Once an organization has decided on a path to CASL compliance, it should ensure that it is consistent in its approach. If CASL applies, we recommend developing a template email signature or footer that complies with the form and content requirements. Organizations should also consider whether any sign-up features, including on its website or at events, are CASL compliant. Creating a multidisciplinary approach that includes representatives from senior management in the marketing department and the development team will assist to create cost-effective targeted solutions to comply with CASL.
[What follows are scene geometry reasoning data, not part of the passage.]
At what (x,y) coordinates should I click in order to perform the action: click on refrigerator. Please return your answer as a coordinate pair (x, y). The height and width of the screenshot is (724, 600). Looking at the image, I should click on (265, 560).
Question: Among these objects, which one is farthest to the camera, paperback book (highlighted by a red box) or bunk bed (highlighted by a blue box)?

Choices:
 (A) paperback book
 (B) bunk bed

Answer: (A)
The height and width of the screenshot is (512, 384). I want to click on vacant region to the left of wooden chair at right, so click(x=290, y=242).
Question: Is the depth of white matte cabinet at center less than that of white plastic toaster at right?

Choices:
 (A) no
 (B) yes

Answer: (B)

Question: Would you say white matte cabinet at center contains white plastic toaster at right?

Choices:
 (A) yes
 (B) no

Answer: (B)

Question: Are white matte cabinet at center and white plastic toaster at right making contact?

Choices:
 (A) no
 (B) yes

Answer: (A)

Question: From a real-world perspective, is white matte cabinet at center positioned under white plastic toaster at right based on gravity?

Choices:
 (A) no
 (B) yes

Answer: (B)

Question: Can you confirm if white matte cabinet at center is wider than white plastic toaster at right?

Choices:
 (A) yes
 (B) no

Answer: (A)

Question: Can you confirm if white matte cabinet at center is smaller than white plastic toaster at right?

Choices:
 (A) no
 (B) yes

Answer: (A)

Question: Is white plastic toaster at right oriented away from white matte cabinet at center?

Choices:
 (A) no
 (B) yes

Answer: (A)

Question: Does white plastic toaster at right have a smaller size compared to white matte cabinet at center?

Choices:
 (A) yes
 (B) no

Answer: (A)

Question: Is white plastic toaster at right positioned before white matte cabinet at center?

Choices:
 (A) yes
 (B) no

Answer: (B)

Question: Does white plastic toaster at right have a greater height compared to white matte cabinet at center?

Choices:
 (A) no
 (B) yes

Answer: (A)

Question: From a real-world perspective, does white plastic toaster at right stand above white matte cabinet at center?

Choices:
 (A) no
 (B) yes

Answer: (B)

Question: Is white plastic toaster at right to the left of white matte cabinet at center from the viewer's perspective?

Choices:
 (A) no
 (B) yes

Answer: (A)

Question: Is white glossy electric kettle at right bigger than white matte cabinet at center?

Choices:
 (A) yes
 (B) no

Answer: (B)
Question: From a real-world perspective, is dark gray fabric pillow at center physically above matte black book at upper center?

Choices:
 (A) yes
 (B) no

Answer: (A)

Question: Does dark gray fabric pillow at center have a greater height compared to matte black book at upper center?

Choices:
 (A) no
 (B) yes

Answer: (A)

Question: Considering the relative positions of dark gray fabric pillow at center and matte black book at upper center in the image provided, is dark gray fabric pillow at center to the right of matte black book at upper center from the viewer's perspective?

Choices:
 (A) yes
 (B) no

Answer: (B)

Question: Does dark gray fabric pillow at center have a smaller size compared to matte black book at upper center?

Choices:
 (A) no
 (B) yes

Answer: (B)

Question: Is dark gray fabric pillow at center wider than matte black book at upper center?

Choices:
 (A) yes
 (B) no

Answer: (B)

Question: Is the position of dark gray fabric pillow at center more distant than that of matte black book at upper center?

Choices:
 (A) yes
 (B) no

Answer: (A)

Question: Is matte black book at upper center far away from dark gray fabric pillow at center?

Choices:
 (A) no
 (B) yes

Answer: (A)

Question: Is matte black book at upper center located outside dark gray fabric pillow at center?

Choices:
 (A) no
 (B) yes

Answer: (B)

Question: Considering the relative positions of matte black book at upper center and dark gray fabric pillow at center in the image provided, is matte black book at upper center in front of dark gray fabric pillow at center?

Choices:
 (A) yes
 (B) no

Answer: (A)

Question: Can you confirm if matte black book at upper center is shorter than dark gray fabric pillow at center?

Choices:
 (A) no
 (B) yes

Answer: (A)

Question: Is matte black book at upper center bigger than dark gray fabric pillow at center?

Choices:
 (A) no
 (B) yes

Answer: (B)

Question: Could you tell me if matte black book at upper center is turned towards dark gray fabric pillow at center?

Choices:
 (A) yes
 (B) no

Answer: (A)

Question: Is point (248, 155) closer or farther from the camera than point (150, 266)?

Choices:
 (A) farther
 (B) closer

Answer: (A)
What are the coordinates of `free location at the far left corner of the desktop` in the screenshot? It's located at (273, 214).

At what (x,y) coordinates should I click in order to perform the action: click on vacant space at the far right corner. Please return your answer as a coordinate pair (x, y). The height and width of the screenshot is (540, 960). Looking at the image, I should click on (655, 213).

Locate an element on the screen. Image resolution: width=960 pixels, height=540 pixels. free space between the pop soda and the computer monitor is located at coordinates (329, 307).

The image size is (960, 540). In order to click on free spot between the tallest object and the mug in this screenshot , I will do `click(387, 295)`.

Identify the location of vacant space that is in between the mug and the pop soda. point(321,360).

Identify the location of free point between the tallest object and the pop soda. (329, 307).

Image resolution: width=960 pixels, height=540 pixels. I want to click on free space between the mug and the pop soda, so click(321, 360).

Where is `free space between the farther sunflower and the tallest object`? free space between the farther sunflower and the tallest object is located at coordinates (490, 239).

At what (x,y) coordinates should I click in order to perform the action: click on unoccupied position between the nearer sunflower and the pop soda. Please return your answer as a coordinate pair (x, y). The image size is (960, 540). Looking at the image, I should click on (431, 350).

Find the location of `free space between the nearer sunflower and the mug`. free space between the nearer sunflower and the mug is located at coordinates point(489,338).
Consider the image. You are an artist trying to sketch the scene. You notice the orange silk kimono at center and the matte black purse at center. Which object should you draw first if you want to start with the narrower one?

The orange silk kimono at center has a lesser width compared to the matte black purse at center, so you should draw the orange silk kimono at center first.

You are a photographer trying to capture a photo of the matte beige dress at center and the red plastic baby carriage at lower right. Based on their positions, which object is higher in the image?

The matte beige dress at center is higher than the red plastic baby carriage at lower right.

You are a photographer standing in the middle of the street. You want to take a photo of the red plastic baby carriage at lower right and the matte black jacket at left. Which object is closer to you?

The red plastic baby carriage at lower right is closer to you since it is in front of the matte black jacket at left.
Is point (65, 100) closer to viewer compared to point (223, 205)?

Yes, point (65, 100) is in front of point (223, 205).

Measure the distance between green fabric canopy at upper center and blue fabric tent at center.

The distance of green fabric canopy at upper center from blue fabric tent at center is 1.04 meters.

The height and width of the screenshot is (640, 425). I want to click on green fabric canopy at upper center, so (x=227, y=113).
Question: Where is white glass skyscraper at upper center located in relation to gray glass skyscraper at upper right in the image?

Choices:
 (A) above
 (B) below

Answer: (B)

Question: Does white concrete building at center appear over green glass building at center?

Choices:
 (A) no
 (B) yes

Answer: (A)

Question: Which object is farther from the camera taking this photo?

Members of the NFP sector should ensure that their practices are aligned with both CASL requirements and the expectations of its stakeholders. We have been advised by the regulators that enforcement is likely to be on a complaint basis. Therefore, going forward, organizations should monitor stakeholder take-up of opportunities to further engage with them and should also have an effective method for dealing with complaints about their e-communication practices.


A few weeks ago, the Canadian Radio-television and Telecommunications Commission (CRTC) published a Compliance and Enforcement Information Bulletin CRTC 2014-326: Guidelines to help businesses develop corporate compliance programs (Compliance Bulletin). The Compliance Bulletin provides general guidelines and best practices for businesses on the development of corporate compliance programs under CASL and is also useful for NFPs. The CRTC has stated that it recognizes that each organization is different and that not all of the components of a corporate compliance program described in the Compliance Bulletin may be appropriate for all organizations, depending on the organization's size and risk exposure. In particular, some of the best practices set out in the Compliance Bulletin may not be suitable to smaller organizations with limited resources. Therefore, while compliance is required regardless of an organization's size and whether or not it is a for-profit business, smaller NFPs with fewer resources are not expected to have the same types of compliance programs as larger organizations.